CERAWEEK-OPEC, US energy chiefs to huddle again in Houston as rapport deepens


By Liz Hampton and Ron Bousso

(Reuters) – U.S. energy executives are set to meet top OPEC officials on Monday, people familiar with the matter said, for at least a fifth year at a Houston conference as the once rivals are now joint beneficiaries from enormous demand for their oil and gas.

The secretive dinner has been held almost annually at the CERAWeek energy conference. This year’s event will be the first with Haitham Al Ghais as secretary general for the Organization of the Petroleum Exporting Countries. He stepped into the role in August.

Top executives from U.S. companies, including the country’s No.1 natural gas producer EQT Corp and its rival Chesapeake Energy Corp, were among those invited, according to sources.
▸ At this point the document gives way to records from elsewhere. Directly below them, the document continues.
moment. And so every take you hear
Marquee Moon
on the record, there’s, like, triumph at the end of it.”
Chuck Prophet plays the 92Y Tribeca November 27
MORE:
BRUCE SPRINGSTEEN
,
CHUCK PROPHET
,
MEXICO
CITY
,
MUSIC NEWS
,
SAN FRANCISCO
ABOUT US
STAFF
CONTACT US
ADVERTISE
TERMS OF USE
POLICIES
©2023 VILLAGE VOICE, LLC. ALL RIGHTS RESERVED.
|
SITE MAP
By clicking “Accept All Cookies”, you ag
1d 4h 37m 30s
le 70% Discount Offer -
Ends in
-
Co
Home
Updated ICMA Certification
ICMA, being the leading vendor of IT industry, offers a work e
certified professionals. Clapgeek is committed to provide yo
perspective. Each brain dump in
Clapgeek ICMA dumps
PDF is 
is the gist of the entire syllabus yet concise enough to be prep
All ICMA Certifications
U.S. executives who attend do not publicly discuss the dinners between the once-fierce adversaries. OPEC had viewed shale as an untamed force that undercut its revenue by bringing vast new oil supplies to market. More recently, relations have improved after investor demands for U.S. shale profits put the brakes on booming production.
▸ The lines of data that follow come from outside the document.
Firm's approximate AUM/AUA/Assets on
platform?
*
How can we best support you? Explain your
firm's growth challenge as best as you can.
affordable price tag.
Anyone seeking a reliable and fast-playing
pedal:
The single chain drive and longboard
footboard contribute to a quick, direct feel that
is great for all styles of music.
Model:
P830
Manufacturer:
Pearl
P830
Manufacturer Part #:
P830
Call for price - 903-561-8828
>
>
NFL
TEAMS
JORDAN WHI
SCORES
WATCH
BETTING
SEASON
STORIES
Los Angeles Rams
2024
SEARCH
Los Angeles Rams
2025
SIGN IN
This year’s private dinner comes at a tumultuous time for global markets with the war in Ukraine disrupting global oil and gas flows while enriching both producer groups.

U.S. oil producers have restrained spending and scaled back production growth in favor of investor returns. OPEC, in the meantime, has committed to cut members’ production by 2 million barrels per day, setting a floor on prices.
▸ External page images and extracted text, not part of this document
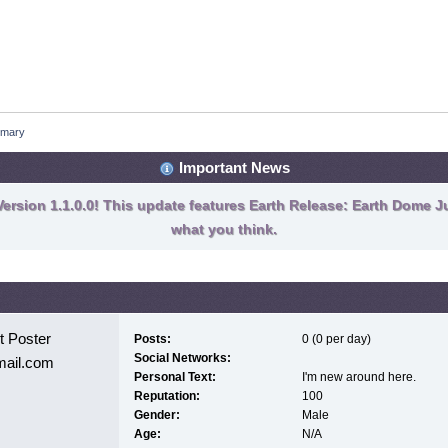
mary
Important News
ersion 1.1.0.0! This update features Earth Release: Earth Dome Ju
what you think.
 Poster
Posts:
0 (0 per day)
Social Networks:
mail.com
Personal Text:
I'm new around here.
Reputation:
100
Gender:
Male
Age:
N/A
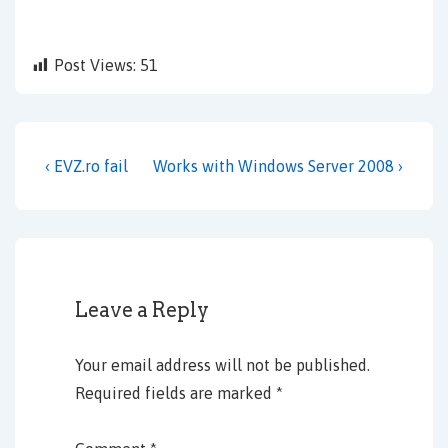
Post Views:
51
Post
Previous
Next
‹ EVZ.ro fail
Works with Windows Server 2008 ›
navigation
Post
Post
is
is
Leave a Reply
Your email address will not be published.
Required fields are marked
*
U.S. oil output is set to rise less than 600,000 bpd, down from around 2 million bpd in 2018 – a breakneck pace that had sparked tensions with OPEC as its market share declined.

In a show of how the acrimony has fallen away, U.S. officials at the conference last year – just after Russia’s invasion of Ukraine – gifted the former Secretary General Mohammad Barkindo a bottle of “Genuine Barnett Shale,” an homage to the region that helped spark the U.S. shale revolution.

Fewer OPEC officials are present at this year’s annual CERAWeek conferencing, with ministers from key countries including Saudi Arabia and Iraq absent from the attendee list.